PROBLEM STATEMENT ▸
Among the records that follow, find each line holding the word "love" and copy it.

++++

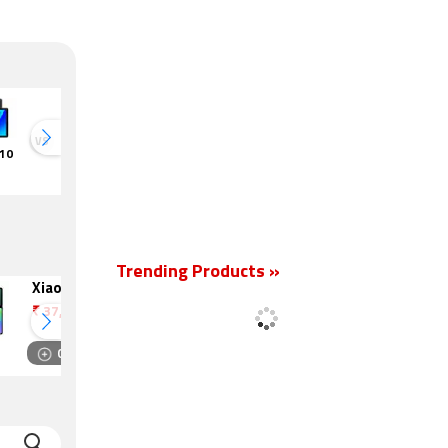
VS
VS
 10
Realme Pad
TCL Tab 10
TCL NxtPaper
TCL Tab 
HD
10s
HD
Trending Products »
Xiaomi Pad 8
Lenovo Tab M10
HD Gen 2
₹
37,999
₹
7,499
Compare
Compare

++++

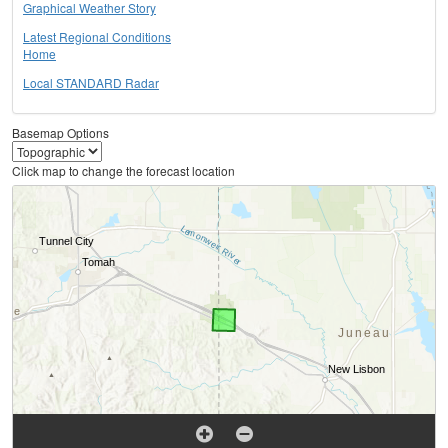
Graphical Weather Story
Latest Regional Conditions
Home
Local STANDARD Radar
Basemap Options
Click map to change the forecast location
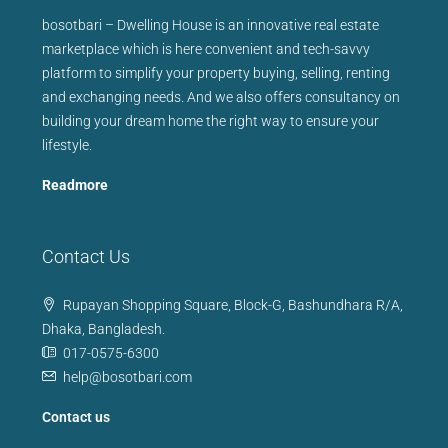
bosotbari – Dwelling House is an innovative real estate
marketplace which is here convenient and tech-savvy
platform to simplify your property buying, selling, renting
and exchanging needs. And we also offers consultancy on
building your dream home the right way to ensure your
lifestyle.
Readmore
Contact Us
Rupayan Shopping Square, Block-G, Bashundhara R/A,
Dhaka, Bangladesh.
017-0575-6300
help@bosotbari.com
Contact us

++++

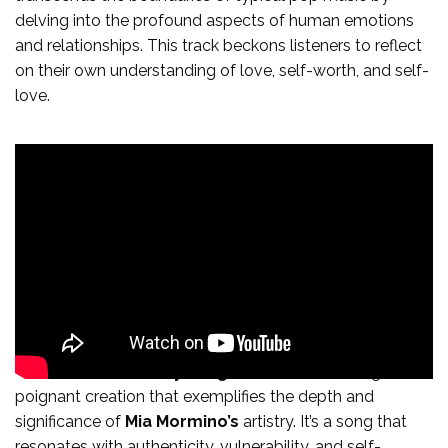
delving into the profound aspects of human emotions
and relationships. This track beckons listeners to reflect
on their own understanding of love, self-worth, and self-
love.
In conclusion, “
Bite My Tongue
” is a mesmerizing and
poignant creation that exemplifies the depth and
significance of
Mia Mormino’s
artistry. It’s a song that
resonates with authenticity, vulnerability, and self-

++++

OUTPUT ▸
on their own understanding of love, self-worth, and self-
love.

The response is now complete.